Die Dokumente berühren immer noch eiskalt. Die Firma Schulenburg & Bessler wurde in diese vertraulichen Verhandlungen zwar einbezogen, beteiligte sich aber nicht an der Vereinnahmung jüdischen Eigentums. Paul Schulenburg selbst hat in einem Brief von April 1933 die negativen Folgen für das Ansehen und den Absatz der deutschen Wirtschaft vorausgesehen, wenn „gewisse Minderheiten“ aus dem Geschäftsleben entfernt werden.

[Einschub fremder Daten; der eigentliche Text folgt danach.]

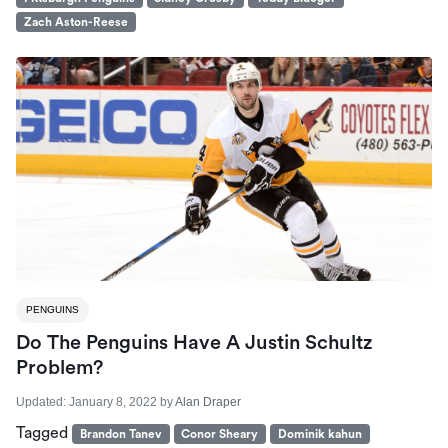
Zach Aston-Reese
PENGUINS
Do The Penguins Have A Justin Schultz
Problem?
Updated:
January 8, 2022
by
Alan Draper
Tagged
Brandon Tanev
Conor Sheary
Dominik kahun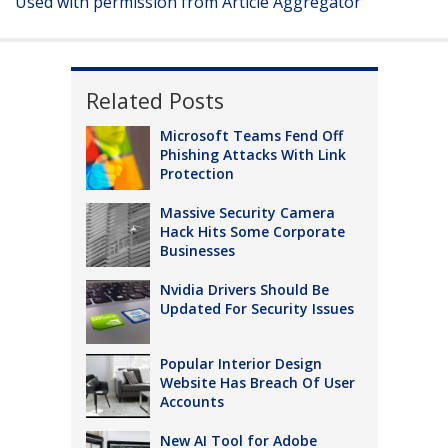
Used with permission from Article Aggregator
Related Posts
Microsoft Teams Fend Off
Phishing Attacks With Link
Protection
Massive Security Camera
Hack Hits Some Corporate
Businesses
Nvidia Drivers Should Be
Updated For Security Issues
Popular Interior Design
Website Has Breach Of User
Accounts
New AI Tool for Adobe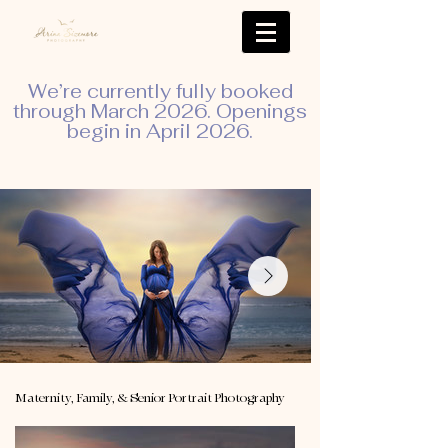
We’re currently fully booked
through March 2026. Openings
begin in April 2026.
Maternity, Family, & Senior Portrait Photography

Hervorzuheben ist hier der Prokurist Huhne, der, wie die Dokumente zu erkennen geben, versucht hat, die Ausschaltung von jüdischen  Handelsvertretern hinauszuzögern oder zu hintertreiben. Gleichen Mut hat er nach der Enteignung 1947 gegenüber der Sowjetischen Militärsadministration bewiesen. Grundlegendes konnte er gegenüber den übermächtigen Systemen allerdings nichts erreichen.

Im letzten Raum der Ausstellung und im oberen Treppenhaus sind Überreste der wertvollen Schulenburg´schen Bibliothek, Einbände von Otto Dorfner, dem Bauhausbuchbinder, teilweise nach Entwürfen von Thilo Schoder, der auch den Erweiterungsbau der Schulenburg´schen Fabrik entworfen hat. Es folgen Ölstudien zu einem Auftragswerk des Weimarer Malers Heinrich Linzen für die Schulenburg´sche Fabrik, ein seltener Grafikzyklus, der sich auch im Besitz von Paul Schulenburg befand. Eine Besprechung der Brunnenfigur „Die Kauernde“ von Richard Engelmann durch den Direktor der Berliner Museen Wilhelm von Bode, eine Auflistung des Schulenburg´schen Kunstbesitzes und noch einmal Garderobe der 30iger Jahre aus dem Besitz von Gunhilde Staiger, geb. Schulenburg beenden die Ausstellung, die in Verbindung mit den historischen Haupträumen, sowie der unteren und oberen Diele des Hauses Schulenburg konzipiert wurde.

„100 Jahre Haus Schulenburg“ soll nicht nur Besinnung an wirtschaftlichen Erfolg und europäische Kultur in Gera sein, sondern auch ein Ansporn, diese Traditionen fortzusetzen.